Theodore Payne Foundation for Wild Flowers & Native Plants
Sadly, this year’s Theodore Payne Foundation 2020 Garden Tour in the Los Angeles region was canceled due to the new coronavirus. But instead of forgoing the tour entirely, the foundation is moving it online for everyone to enjoy. On March 28 and 29, follow along on their Facebook and Instagram accounts for photo galleries and livestreams to learn about native plants, garden design, and wildlife habitats. The virtual tour will be open to everyone free of charge, but if you want to support the Theodore Payne Foundation (especially while their nursery is closed to the public), you can still buy a ticket for $35 for nonmembers, or donate directly to the foundation on their website.
Denver Botanic Garden
The virtual expeditions on Denver Botanic Garden’s website are also informational for learning more about individual plants. The gardens sit on 24 acres and include plants from all over the world.
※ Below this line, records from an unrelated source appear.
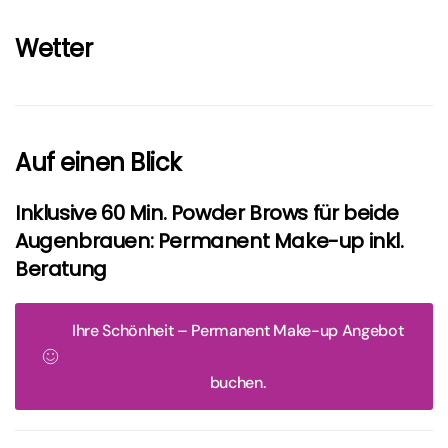
Wetter
Auf einen Blick
Inklusive 60 Min. Powder Brows für beide
Augenbrauen: Permanent Make-up inkl.
Beratung
Ihre Schönheit – Permanent Make-up Angebot
buchen.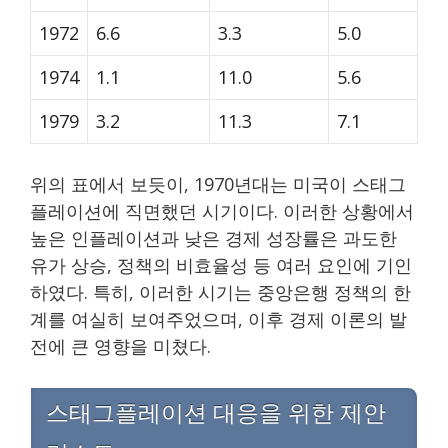
1972
6.6
3.3
5.0
1974
1.1
11.0
5.6
1979
3.2
11.3
7.1
위의 표에서 보듯이, 1970년대는 미국이 스태그
플레이션에 직면했던 시기이다. 이러한 상황에서
높은 인플레이션과 낮은 경제 성장률은 과도한
유가 상승, 정책의 비효율성 등 여러 요인에 기인
하였다. 특히, 이러한 시기는 중앙은행 정책의 한
계를 여실히 보여주었으며, 이후 경제 이론의 발
전에 큰 영향을 미쳤다.
스태그플레이션 대응을 위한 제안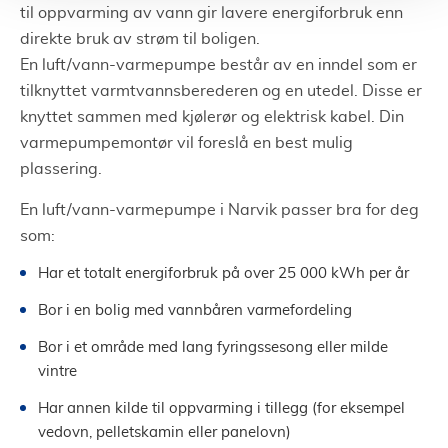
til oppvarming av vann gir lavere energiforbruk enn
direkte bruk av strøm til boligen.
En luft/vann-varmepumpe består av en inndel som er
tilknyttet varmtvannsberederen og en utedel. Disse er
knyttet sammen med kjølerør og elektrisk kabel. Din
varmepumpemontør vil foreslå en best mulig
plassering.
En luft/vann-varmepumpe i Narvik passer bra for deg
som:
Har et totalt energiforbruk på over 25 000 kWh per år
Bor i en bolig med vannbåren varmefordeling
Bor i et område med lang fyringssesong eller milde
vintre
Har annen kilde til oppvarming i tillegg (for eksempel
vedovn, pelletskamin eller panelovn)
Their website has options for following a staff-created tour, such as Outdoor Blooms and Fruit, the Conservatory Palm Collection, or Drought-Tolerant Plants, or creating your own. Search by common name, scientific name, specific characteristics to bring up a variety of plants, then add them to your personalized tour. Each entry brings up photos and information about the plant, so it’s a fun way to explore and also get a jump on planning your own garden!
Just a few minutes of virtually wandering through each garden was a relaxing moment of zen for me; it's easy to explore each one and let the views of flowers and foliage distract you. If you haven’t already, I also highly recommend following these gardens on Instagram and other social media (a few of my other personal favorites including the Chicago Botanic Garden, Phipps Conservatory, and Desert Botanical Garden). Even if they’re closed to the public right now, many are still posting behind-the-scenes photos and videos of their plants to boost spirits while we’re social distancing. They can also give you some extra inspiration for your own spring garden; maybe you'll stumble across something new, like a variety of roses or hydrangeas you've never planted before, and decide to try it out this year.